(Records drawn from a dataset)
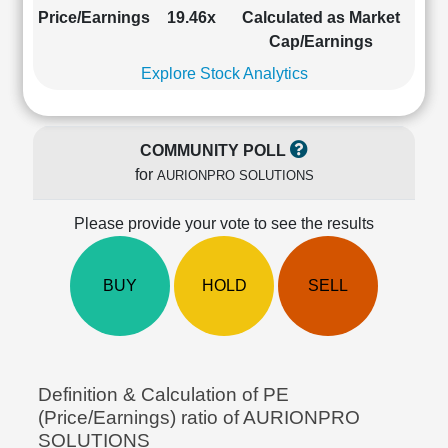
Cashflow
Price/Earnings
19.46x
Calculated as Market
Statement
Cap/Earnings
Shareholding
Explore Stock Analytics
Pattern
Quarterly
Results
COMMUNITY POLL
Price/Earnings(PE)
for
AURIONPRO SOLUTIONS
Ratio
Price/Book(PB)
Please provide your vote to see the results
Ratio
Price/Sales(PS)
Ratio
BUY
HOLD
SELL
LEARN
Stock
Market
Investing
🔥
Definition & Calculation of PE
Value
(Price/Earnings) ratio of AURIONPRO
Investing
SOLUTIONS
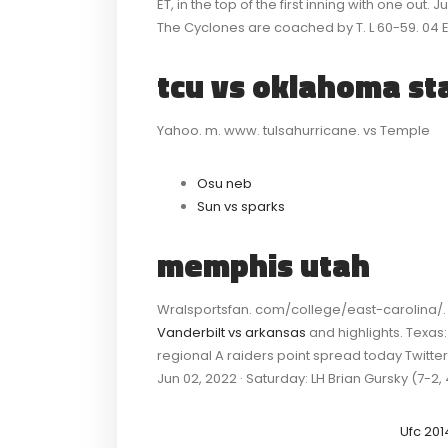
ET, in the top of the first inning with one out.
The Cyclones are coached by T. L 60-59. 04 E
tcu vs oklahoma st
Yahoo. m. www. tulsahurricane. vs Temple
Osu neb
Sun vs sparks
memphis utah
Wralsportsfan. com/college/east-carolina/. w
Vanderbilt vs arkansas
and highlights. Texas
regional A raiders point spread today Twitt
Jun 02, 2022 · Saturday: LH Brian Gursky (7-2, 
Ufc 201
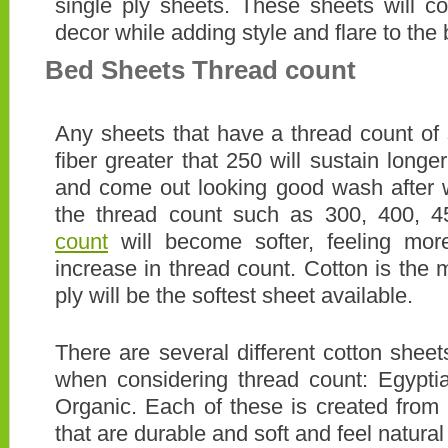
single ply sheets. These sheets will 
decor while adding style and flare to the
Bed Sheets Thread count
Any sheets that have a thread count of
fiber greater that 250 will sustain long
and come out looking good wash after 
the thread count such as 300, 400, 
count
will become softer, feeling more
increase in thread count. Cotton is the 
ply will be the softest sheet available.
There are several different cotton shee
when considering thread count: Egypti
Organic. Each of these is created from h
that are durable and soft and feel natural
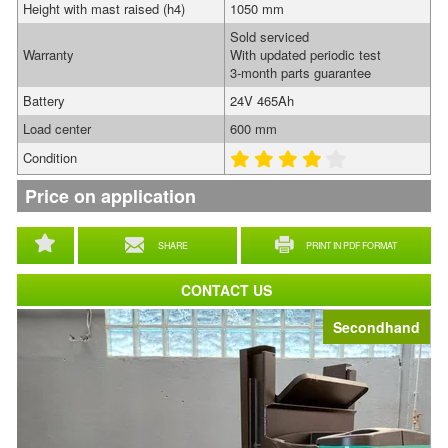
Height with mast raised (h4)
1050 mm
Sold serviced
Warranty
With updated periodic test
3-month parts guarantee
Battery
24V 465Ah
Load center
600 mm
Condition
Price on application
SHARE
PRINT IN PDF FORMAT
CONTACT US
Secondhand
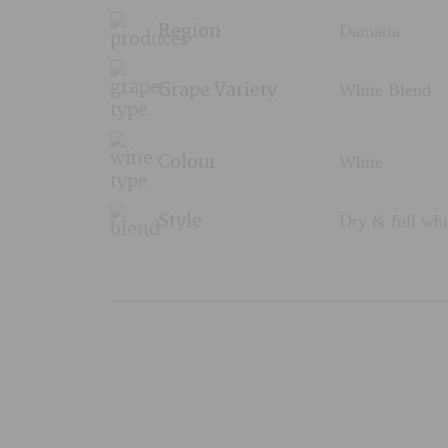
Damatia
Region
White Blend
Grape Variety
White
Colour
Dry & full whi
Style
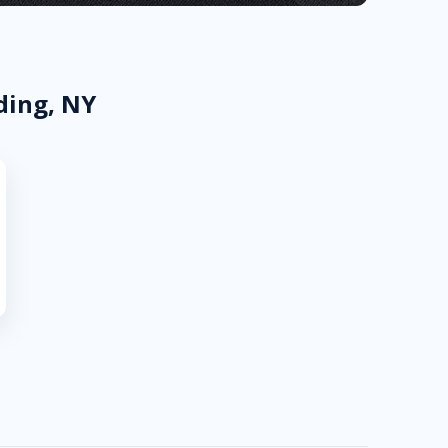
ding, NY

#### Goal of the exercise:
In the preceding records, how many lines include the word "Earnings"? Reply with the number only.

#### Answer space:
4